Board members raised concerns about the remedial plan’s lack of operational specifics. Councilman Roberto said the plan’s ongoing-education section listed only quarterly reviews and recommended more frequent shift-level briefings, a secret-shopper program, and an ID-scanning point-of-sale system. Officer Presley clarified policy on service: if a beverage is placed in front of an underage person and ID is then checked, that constitutes service under law; in one incident, plainclothes officers and cadets were involved and the officer who filed the report relayed that the patron was not ID’d.
Councilman Roberto moved to send the matter to a hearing officer for a formal administrative hearing under chapter 4 of the code; Councilman Thomas seconded. The transcript records the vote as "7 in favor, 2 against." The board’s legal staff said if the hearing officer proceeds, the law department would file the noncompliance complaint and the formal hearing would be conducted out of the beer board’s hands.

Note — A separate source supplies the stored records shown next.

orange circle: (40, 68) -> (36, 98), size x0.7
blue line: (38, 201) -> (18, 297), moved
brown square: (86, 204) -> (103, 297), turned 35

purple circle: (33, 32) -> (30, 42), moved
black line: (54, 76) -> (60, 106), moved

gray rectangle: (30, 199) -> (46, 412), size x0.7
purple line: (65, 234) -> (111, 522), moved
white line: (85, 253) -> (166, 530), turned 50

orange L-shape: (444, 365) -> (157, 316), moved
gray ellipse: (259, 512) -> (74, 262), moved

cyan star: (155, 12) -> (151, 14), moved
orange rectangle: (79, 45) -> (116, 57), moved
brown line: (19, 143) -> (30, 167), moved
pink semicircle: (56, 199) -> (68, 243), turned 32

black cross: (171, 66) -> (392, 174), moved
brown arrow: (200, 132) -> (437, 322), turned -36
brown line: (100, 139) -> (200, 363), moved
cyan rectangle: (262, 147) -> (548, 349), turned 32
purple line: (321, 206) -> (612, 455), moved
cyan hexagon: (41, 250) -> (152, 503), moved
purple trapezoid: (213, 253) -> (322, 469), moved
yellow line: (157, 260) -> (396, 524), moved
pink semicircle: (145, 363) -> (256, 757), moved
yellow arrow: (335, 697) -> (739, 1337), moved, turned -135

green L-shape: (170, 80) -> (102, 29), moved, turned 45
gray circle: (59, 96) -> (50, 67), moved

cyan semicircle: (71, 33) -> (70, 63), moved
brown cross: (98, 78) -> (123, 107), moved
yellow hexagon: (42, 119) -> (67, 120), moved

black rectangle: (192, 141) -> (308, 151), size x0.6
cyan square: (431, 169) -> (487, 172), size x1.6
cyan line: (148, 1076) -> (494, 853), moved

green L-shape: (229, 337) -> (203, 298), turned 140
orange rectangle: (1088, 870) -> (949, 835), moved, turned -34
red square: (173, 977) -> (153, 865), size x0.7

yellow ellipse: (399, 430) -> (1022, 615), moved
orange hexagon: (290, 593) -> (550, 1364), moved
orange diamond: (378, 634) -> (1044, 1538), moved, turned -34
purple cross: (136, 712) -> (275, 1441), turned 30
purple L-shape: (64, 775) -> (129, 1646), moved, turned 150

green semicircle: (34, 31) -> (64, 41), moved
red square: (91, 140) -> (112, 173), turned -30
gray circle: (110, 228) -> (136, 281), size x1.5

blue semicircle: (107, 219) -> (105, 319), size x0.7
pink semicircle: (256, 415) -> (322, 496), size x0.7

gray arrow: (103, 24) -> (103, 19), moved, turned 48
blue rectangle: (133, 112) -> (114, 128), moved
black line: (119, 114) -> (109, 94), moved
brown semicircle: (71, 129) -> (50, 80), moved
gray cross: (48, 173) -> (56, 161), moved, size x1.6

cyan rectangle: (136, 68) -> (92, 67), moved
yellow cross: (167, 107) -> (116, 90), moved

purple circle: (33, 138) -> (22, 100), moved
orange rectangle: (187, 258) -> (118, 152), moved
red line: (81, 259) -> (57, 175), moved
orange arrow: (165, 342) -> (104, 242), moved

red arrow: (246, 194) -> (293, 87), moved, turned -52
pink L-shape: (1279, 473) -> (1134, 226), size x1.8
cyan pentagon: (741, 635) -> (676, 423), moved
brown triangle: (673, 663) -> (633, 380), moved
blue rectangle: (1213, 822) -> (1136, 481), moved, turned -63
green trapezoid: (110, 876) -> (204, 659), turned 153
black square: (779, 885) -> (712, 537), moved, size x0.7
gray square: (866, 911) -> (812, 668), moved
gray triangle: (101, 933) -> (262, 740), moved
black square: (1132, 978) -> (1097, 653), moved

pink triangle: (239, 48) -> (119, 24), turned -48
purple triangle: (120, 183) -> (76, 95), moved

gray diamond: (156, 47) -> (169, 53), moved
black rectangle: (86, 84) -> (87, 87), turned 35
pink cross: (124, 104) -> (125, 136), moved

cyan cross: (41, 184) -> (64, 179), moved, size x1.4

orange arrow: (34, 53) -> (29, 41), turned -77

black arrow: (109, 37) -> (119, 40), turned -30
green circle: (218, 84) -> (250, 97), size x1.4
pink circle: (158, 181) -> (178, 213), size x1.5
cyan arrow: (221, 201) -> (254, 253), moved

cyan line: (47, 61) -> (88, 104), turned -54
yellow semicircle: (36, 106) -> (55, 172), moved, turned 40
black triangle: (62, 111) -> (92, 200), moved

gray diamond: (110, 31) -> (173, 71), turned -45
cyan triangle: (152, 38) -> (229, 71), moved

Hale told the board he had paid fines related to the incidents and had already initiated employee recertification and pre-shift briefings; he said the business would pursue suggested improvements such as secret-shopper checks and scanning software. The board’s referral means the law department will determine the formal parties required to appear at the administrative hearing and draft the noncompliance complaint under chapter 4.